Therapeutic practice patterns related to statin potency and ezetimibe/simvastatin combination therapies in lowering LDL-C in patients with high-risk cardiovascular disease
Peter P. Toth,
JoAnne M. Foody,
Joanne E. Tomassini,
Shiva G. Sajjan,
Dena R. Ramey,
David R. Neff,
Andrew M. Tershakovec,
X. Henry Hu
Statin combination therapy and statin uptitration have been shown to be efficacious in low-density lipoprotein cholesterol (LDL-C) lowering and are recommended for patients with high-risk coronary heart disease (CHD) who do not reach guideline-endorsed LDL-C goals on statin monotherapy.
This analysis evaluated treatment practice patterns and LDL-C lowering for patients with CHD/CHD risk equivalent on statin monotherapy in a real-world practice setting in the United States.
In this retrospective, observational study, patients with CHD/CHD risk equivalent on statin therapy were identified during 2004 to 2008 in a US managed care database. Prescribing patterns and effect of switching from statin monotherapy to combination ezetimibe/simvastatin therapy vs uptitration to higher statin dose/potency level and no change from initial statin potency on LDL-C lowering were assessed. Percentage of change from baseline in LDL-C levels and odds ratios for LDL-C goal attainment were estimated with analyses of covariance and logistic regression.
Of 27,919 eligible patients on statin therapy, 2671 (9.6%) switched to ezetimibe/simvastatin therapy, 11,035 (39.5%) uptitrated statins, and 14,213 (50.9%) remained on the same statin monotherapy.

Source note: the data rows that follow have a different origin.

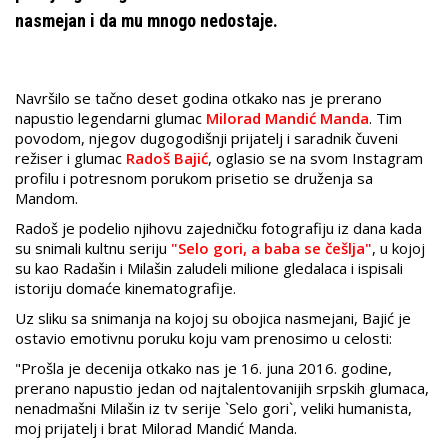
nasmejan i da mu mnogo nedostaje.
Navršilo se tačno deset godina otkako nas je prerano
napustio legendarni glumac
Milorad Mandić Manda
. Tim
povodom, njegov dugogodišnji prijatelj i saradnik čuveni
režiser i glumac
Radoš Bajić
, oglasio se na svom Instagram
profilu i potresnom porukom prisetio se druženja sa
Mandom.
Radoš je podelio njihovu zajedničku fotografiju iz dana kada
su snimali kultnu seriju
"Selo gori, a baba se češlja"
, u kojoj
su kao Radašin i Milašin zaludeli milione gledalaca i ispisali
istoriju domaće kinematografije.
Uz sliku sa snimanja na kojoj su obojica nasmejani, Bajić je
ostavio emotivnu poruku koju vam prenosimo u celosti:
"Prošla je decenija otkako nas je 16. juna 2016. godine,
prerano napustio jedan od najtalentovanijih srpskih glumaca,
nenadmašni Milašin iz tv serije `Selo gori`, veliki humanista,
moj prijatelj i brat Milorad Mandić Manda.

LDL-C reduction from baseline and attainment of LDL-C <100 and <70 mg/dL were substantially greater for patients who switched to ezetimibe/simvastatin therapy (−24.0%, 81.2%, and 35.2%, respectively) than for patients who titrated (−9.6%, 68.0%, and 18.4%, respectively) or remained on initial statin therapy (4.9%, 72.2%, and 23.7%, respectively). The odds ratios for attainment of LDL-C <100 and <70 mg/dL were also higher for patients who switched than for patients who uptitrated and had no therapy change than for patients who titrated vs no therapy change. Similarly, among a subgroup of patients not at LDL-C <100 mg/dL on baseline therapy, attainment of LDL-C <100 and <70 mg/dL was greater for patients who switched than for statin uptitration vs no change, as well as for patients who uptritrated statins vs no therapy change.
In this study, LDL-C lowering and goal attainment rates improved substantially for patients with high-risk CHD on statin monotherapy who switched to combination ezetimibe/statin or uptitrated their statin therapies; however, approximately one-third of these patients still did not attain the optional recommended LDL-C goal of <70 mg/dL. Moreover, these higher efficacy lipid-lowering therapies were infrequently prescribed, indicating the need for further assessment of barriers to LDL-C goal attainment in actual practice settings.